* _Your objective_
The reply must consist of the lines from the first line of the records through the line containing "31 травня 2022 року - 18:58", copied exactly, with every picture omitted.

Collected data:
################
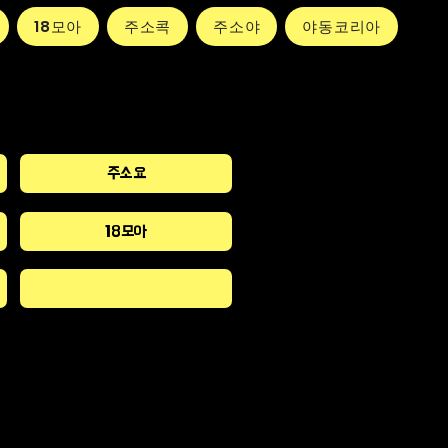
18모아
주소콕
주소야
야동코리아
주소요
18모아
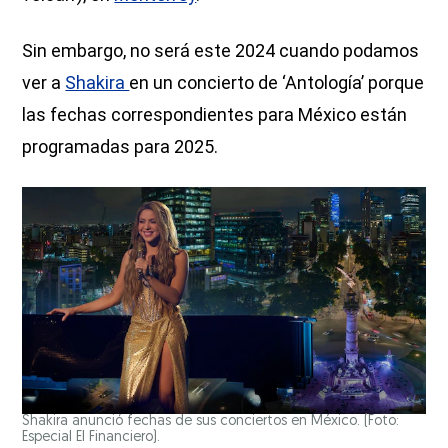
Sin embargo, no será este 2024 cuando podamos
ver a
Shakira
en un concierto de ‘Antología’ porque
las fechas correspondientes para México están
programadas para 2025.
Shakira anunció fechas de sus conciertos en México. (Foto:
Especial El Financiero).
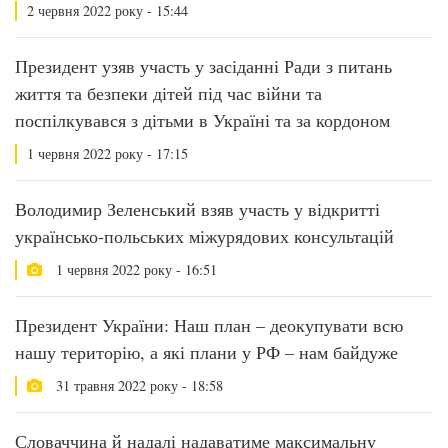
2 червня 2022 року - 15:44
Президент узяв участь у засіданні Ради з питань
життя та безпеки дітей під час війни та
поспілкувався з дітьми в Україні та за кордоном
1 червня 2022 року - 17:15
Володимир Зеленський взяв участь у відкритті
українсько-польських міжурядових консультацій
1 червня 2022 року - 16:51
Президент України: Наш план – деокупувати всю
нашу територію, а які плани у РФ – нам байдуже
31 травня 2022 року - 18:58
Словаччина й надалі надаватиме максимальну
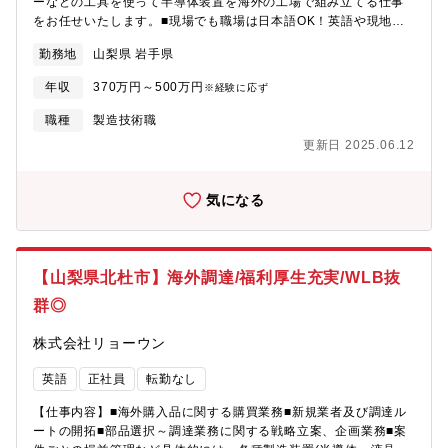
ーなどの工具を使って半導体装置を海外の工場で組み立てる仕事
をお任せいたします。■現場でも職場は日本語OK！英語や現地語
が出来なくても大丈夫です。【働き方】■しっかり研修を受けてか
勤務地
山梨県 岩手県
ら装置を設置する海外工場へ、4～8名くらいのメンバーと一緒に
チームで向かいます。現地で行う業務も本社研修したことです
年収
370万円～500万円
※経験に応ず
し、ベテラン社員も同行しますので安心です。■渡航先は、イタリ
ア、イギリス、フランス、アメリカ、シンガポール、中国、韓
職種
製造技術職
国、台湾と様々な国を予定しています。※出張については、一ヵ
更新日 2025.06.12
国ごとで最長3ヶ月間を予定していますが、進捗状況によって変わ
ることがあります。
気になる
【山梨県北杜市】海外調達/福利厚生充実/WLB抜
群◎
株式会社リョーウン
英語
正社員
転勤なし
【仕事内容】■海外購入品に関する購買業務■新規業者及び調達ル
ートの開拓■部品選択～調達業務に関する戦略立案、企画業務■案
################
* _Reply to the task_
18모아
주소콕
주소야
야동코리아
주소요
18모아
Sin embargo, no será este 2024 cuando podamos
ver a
Shakira
en un concierto de ‘Antología’ porque
las fechas correspondientes para México están
programadas para 2025.
Shakira anunció fechas de sus conciertos en México. (Foto:
Especial El Financiero).
2 червня 2022 року - 15:44
Президент узяв участь у засіданні Ради з питань
життя та безпеки дітей під час війни та
поспілкувався з дітьми в Україні та за кордоном
1 червня 2022 року - 17:15
Володимир Зеленський взяв участь у відкритті
українсько-польських міжурядових консультацій
1 червня 2022 року - 16:51
Президент України: Наш план – деокупувати всю
нашу територію, а які плани у РФ – нам байдуже
31 травня 2022 року - 18:58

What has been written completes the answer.